Marking Holocaust Remembrance Day, Berlin's Rabbi Yehuda Teichtal, published a new prayer book (siddur) with German translation.
The prayer book, whose production spanned four years, features close to 1,400 pages of clear print and attractive design. According to Teichtal, this is the first time in over a century that a one-volume complete Orthodox prayer book encompassing all daily and holiday prayers with contemporary German translation, along with instructions and explanations regarding the prayers, has been printed in Germany.
While in the process of compiling the prayer book, Rabbi Teichtal founded a Jewish publishing house in Berlin which he named "Juedisches." The prayerbook is its first publication.
"This prayer book has all the prayers that a person needs for the entire year, including the holidays, except for Rosh Hashana and Yom Kippur" Rabbi Teichtal said. "Publishing this prayer book is also our way of announcing the opening of a new Jewish publishing house in Germany."
"For hundreds of years, one of the main ways of commemorating the tribulations in Jewish history was through prayer. This year, I’m certain that reciting the prayer 'Almighty, Filled with Compassion,' (El Malei Rachamim said at memorials and funerals, ed.) in memory of the six million who were murdered in the Holocaust, will evoke great emotion in me, because I will be reciting it along with the contemporary German translation as appears in the new prayer book.
"Aside from the technical advantage of translating the prayers into German, I feel that one way to encourage the younger generation to join us in remembering and honoring the past is by linking memories of the past to a revitalized movement of Jewish spirituality.
"The fact that specifically here, in a place where they attempted to exterminate European Jewry, there is now a vibrant, active Jewish community, as manifest by the publication of one of the most prominent and basic Jewish works in the German language, attests to the spiritual force and power of humanity, and of the Jewish nation in particular. I sincerely hope that this will be a source of inspiration and message of unity to a younger generation."
Juedisches hopes to print other basic Jewish texts, and has already completed nearly one-third of a Book of Psalms with German translation. The Psalms will be published in conjunction with and with the permission of the Kehot American publishing house.
The new "Tehillat Hashem" prayer book comprises some 1,400 pages, half of which are in Hebrew and the other half in German. In addition to the actual prayers, translation, and elucidation, the book also includes Ethics of the Fathers, Torah readings for Mondays, Thursdays and Holidays, and basic Jewish laws of prayer.
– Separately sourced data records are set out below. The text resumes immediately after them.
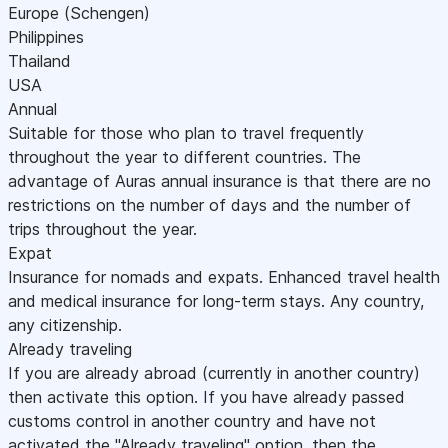
Europe (Schengen)
Philippines
Thailand
USA
Annual
Suitable for those who plan to travel frequently
throughout the year to different countries. The
advantage of Auras annual insurance is that there are no
restrictions on the number of days and the number of
trips throughout the year.
Expat
Insurance for nomads and expats. Enhanced travel health
and medical insurance for long-term stays. Any country,
any citizenship.
Already traveling
If you are already abroad (currently in another country)
then activate this option. If you have already passed
customs control in another country and have not
activated the "Already traveling" option, then the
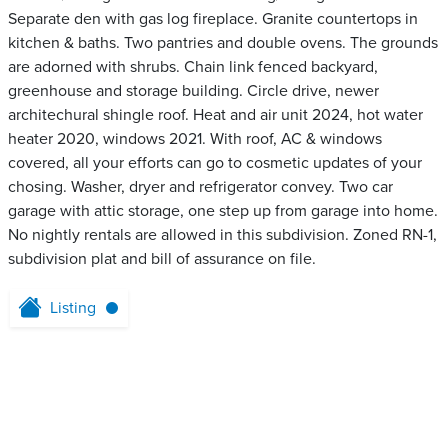
Separate den with gas log fireplace. Granite countertops in
kitchen & baths. Two pantries and double ovens. The grounds
are adorned with shrubs. Chain link fenced backyard,
greenhouse and storage building. Circle drive, newer
architechural shingle roof. Heat and air unit 2024, hot water
heater 2020, windows 2021. With roof, AC & windows
covered, all your efforts can go to cosmetic updates of your
chosing. Washer, dryer and refrigerator convey. Two car
garage with attic storage, one step up from garage into home.
No nightly rentals are allowed in this subdivision. Zoned RN-1,
subdivision plat and bill of assurance on file.
Listing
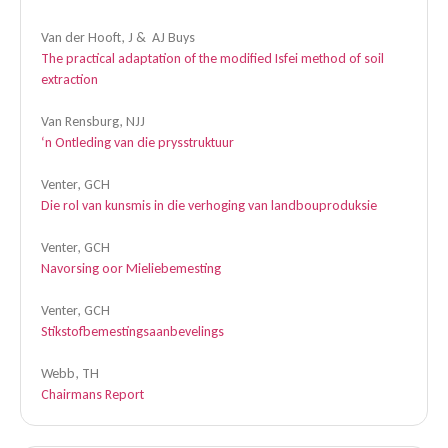
Van der Hooft, J & AJ Buys
The practical adaptation of the modified Isfei method of soil
extraction
Van Rensburg, NJJ
‘n Ontleding van die prysstruktuur
Venter, GCH
Die rol van kunsmis in die verhoging van landbouproduksie
Venter, GCH
Navorsing oor Mieliebemesting
Venter, GCH
Stikstofbemestingsaanbevelings
Webb, TH
Chairmans Report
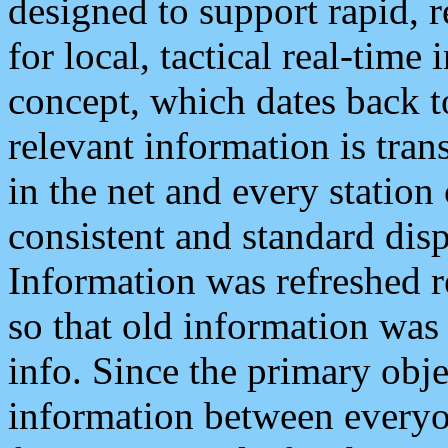
designed to support rapid, 
for local, tactical real-time
concept, which dates back to
relevant information is tra
in the net and every station
consistent and standard displ
Information was refreshed r
so that old information was
info. Since the primary obje
information between everyo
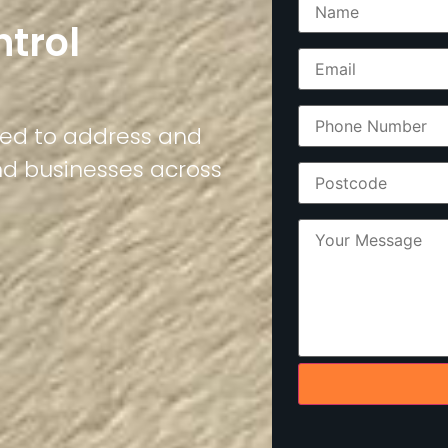
ntrol
ned to address and
nd businesses across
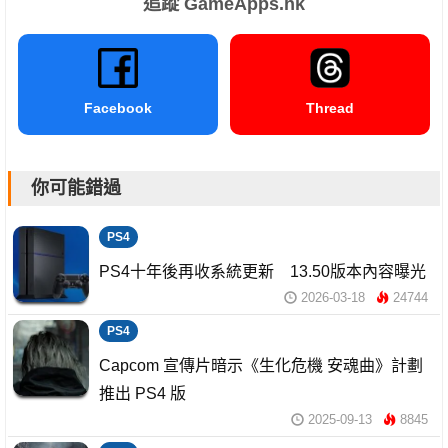
追蹤 GameApps.hk
Facebook
Thread
你可能錯過
PS4
PS4十年後再收系統更新 13.50版本內容曝光
2026-03-18
24744
PS4
Capcom 宣傳片暗示《生化危機 安魂曲》計劃
推出 PS4 版
2025-09-13
8845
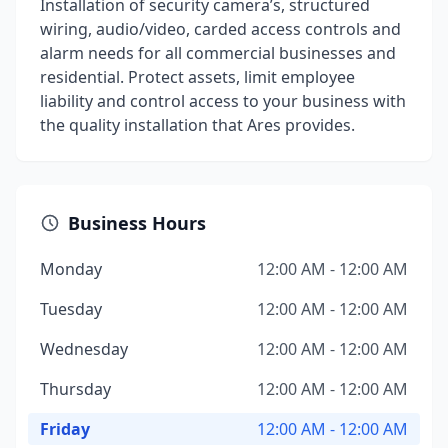
Installation of security camera’s, structured
wiring, audio/video, carded access controls and
alarm needs for all commercial businesses and
residential. Protect assets, limit employee
liability and control access to your business with
the quality installation that Ares provides.
Business Hours
Monday
12:00 AM - 12:00 AM
Tuesday
12:00 AM - 12:00 AM
Wednesday
12:00 AM - 12:00 AM
Thursday
12:00 AM - 12:00 AM
Friday
12:00 AM - 12:00 AM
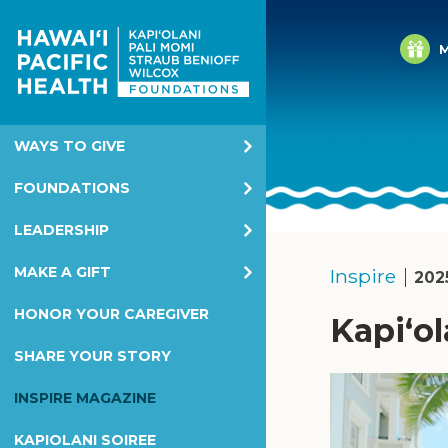
M
WAYS TO GIVE
Annual Giving
FOUNDATIONS
Corporate & Foundation Giving
Kapiolani Health Foundation
LEADERSHIP
EGC
Pali Momi Foundation
KHF Board
MAKE A GIFT
Inspire
202
Honor & Memorial Giving
Straub Benioff Foundation
PMF Board
Overview
HONOR YOUR CAREGIVER
Kapiʻol
Planned Giving
Wilcox Health Foundation
SBF Board
Kapiolani Health Foundation
SHARE YOUR STORY
Children's Miracle Network
WHF Board
Pali Momi Foundation
INSPIRE MAGAZINE
Children's Miracle Network
Straub Benioff Foundation
KAPIOLANI SOIREE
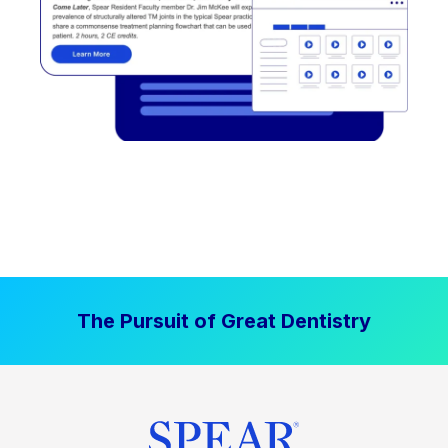
The Pursuit of Great Dentistry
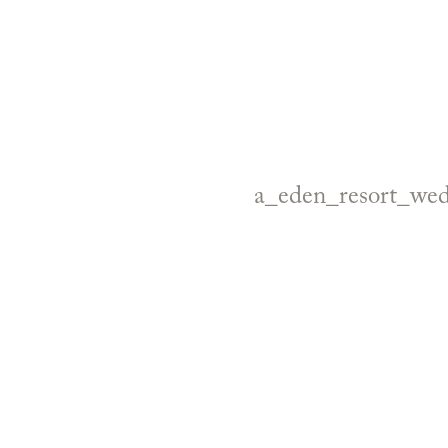
a_eden_resort_we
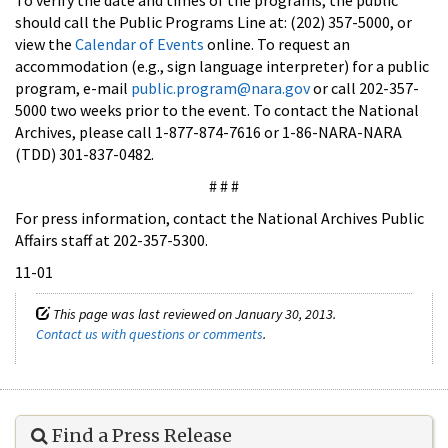
should call the Public Programs Line at: (202) 357-5000, or
view the
Calendar of Events
online. To request an
accommodation (e.g., sign language interpreter) for a public
program, e-mail
public.program@nara.gov
or call 202-357-
5000 two weeks prior to the event. To contact the National
Archives, please call 1-877-874-7616 or 1-86-NARA-NARA
(TDD) 301-837-0482.
# # #
For press information, contact the National Archives Public
Affairs staff at 202-357-5300.
11-01
This page was last reviewed on January 30, 2013.
Contact us with questions or comments
.
Find a Press Release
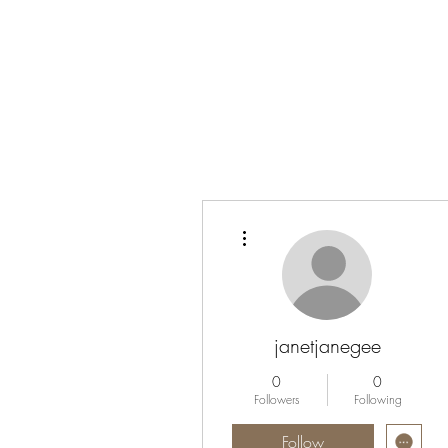
More actions
janetjanegee
0
0
Followers
Following
Follow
It will be available for purchase in German Jewish communities, on the Swiss Jewish website "Books & Bagels," and on Amazon.
In 1895, Frankfurt's Rabbi Samson Raphael Hirsch, who was one of the leading Orthodox Rabbis in nineteenth century Europe, printed one of the first Jewish prayer books to include German translation. In the twentieth century, several other prayer books were printed in German, as well, but few included all the prayers, and others were divided into several volumes.
Rabbi Teichtal is the grandson of Rabbi Yissachar Shlomo Teichtal, a Hungarian Torah scholar who differed from mainstream Hungarian rabbis by changing his views on Zionism during WWII when he saw what was happening to European Jewry. He wrote that redemption can be brought closer by building up the Holy Land and that the tragedy might have been averted had Jews returned to Israel. His seminal work expounding that position, "Eim Habanim Smeicha," was penned during the Holocaust.. He was killed while being transported to Mauthausen concentration camp from Auschwitz.